Il caro-energia pesa sull’economia. Quella tricolore, in particolare, rischia di risentire profondamente dell’impennata dei prezzi. La bilancia commerciale già ha visto un peggioramento nel saldo, con le importazioni che diventano sempre più un onere per le imprese che lo praticano, ed un fenomeno che merita costante attenzione. L’Agenzia per la promozione all’estero e l’internazionalizzazione delle imprese italiane (Ice), suona il campanello d’allarme. Il rapporto annuale evidenzia la situazione di difficoltà in cui versano le aziende. Nel capitolo riservato ai rischi derivanti dall’aumento dei prezzi all’importazione si mette subito in evidenza come l’attuale fase economica italiana “è caratterizzata da un aumento eccezionale” dei prezzi dei beni energetici, i cui effetti sul sistema produttivo possono amplificarsi nei casi di forte dipendenza dalle importazioni di questi prodotti, rappresentando “un rischio per il sistema economico nel suo complesso” e per alcuni settori economici o specifici raggruppamenti di imprese.

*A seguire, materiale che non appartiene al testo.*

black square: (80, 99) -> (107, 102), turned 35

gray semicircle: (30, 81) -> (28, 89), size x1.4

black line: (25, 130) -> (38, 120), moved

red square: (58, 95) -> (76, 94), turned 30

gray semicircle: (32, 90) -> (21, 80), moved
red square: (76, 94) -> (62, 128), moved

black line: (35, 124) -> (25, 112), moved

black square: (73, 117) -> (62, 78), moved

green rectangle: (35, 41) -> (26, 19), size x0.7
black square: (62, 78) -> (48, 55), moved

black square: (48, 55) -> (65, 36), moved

Sullo sfondo c’è lo scenario di perdite economiche. L’aumento dei costi dell’energia può far male “incidendo sui margini di profitto in assenza di pratiche che permettano, in tempi brevi, il trasferimento dell’aumento dei costi sui prezzi all’output”. Dati alla mano, le importazioni italiane di beni intermedi e prodotti energetici sono cresciute rispettivamente del 33,8% e 94,1% nel 2021, e del 41,3% e 179,4% tra gennaio e aprile 2022. A partire dal 2021, rileva il rapporto Ice, l’incremento del valore delle importazioni è stato caratterizzato dalla crescita eccezionale dei prezzi dei beni energetici e, in misura più contenuta, di quelli intermedi. Il fenomeno ha segnato una ulteriore accelerazione nei primi mesi del 2022. Se continua così, si potrebbe addirittura conoscere “una riduzione delle esportazioni e degli acquisti dall’estero”, perché non più sostenibile.

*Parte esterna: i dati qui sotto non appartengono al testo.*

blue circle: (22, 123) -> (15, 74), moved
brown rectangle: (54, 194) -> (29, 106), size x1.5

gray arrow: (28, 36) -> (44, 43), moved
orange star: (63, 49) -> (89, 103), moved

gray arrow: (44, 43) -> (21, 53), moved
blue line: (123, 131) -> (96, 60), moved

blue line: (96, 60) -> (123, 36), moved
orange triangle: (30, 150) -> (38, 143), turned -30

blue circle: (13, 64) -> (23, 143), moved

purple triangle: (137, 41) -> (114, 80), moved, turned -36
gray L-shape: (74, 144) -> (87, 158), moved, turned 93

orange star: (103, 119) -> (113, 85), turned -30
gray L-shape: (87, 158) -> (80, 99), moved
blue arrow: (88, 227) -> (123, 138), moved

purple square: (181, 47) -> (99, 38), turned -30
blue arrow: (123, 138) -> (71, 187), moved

I numeri in fin dei conti sembrano suggerire proprio questo. L’aumento dei prezzi dei beni importati, rileva il rapporto annuale Ice, ha avuto “un forte impatto negativo sul saldo della bilancia commerciale che, nel complesso dei beni, si è attestato a 44,2 miliardi di di euro nel 2021 (era pari a 63,3 miliardi nel 2020) e a -10,8 miliardi nei primi 5 mesi del 2022 (era pari a +23 miliardi nello stesso periodo del 2021)”. Anche il saldo per la componente al netto dei beni energetici, che nel 2021 aveva registrato un aumento, nei primi cinque mesi dell’anno si è deteriorato da 36,2 a 28,4 miliardi di euro. Considerando il solo aggregato dei beni intermedi il saldo commerciale ha segnato un deciso peggioramento rispetto allo stesso periodo del 2021, raggiungendo -10,3 miliardi di euro rispetto ai -280 milioni. In sostanza, “la crescita eccezionale dei prezzi dei beni energetici rappresenta uno shock per il sistema economico, che va monitorato per riscontrarne eventuali criticità”. La politica, a iniziare da quella nazionale, è avvisata.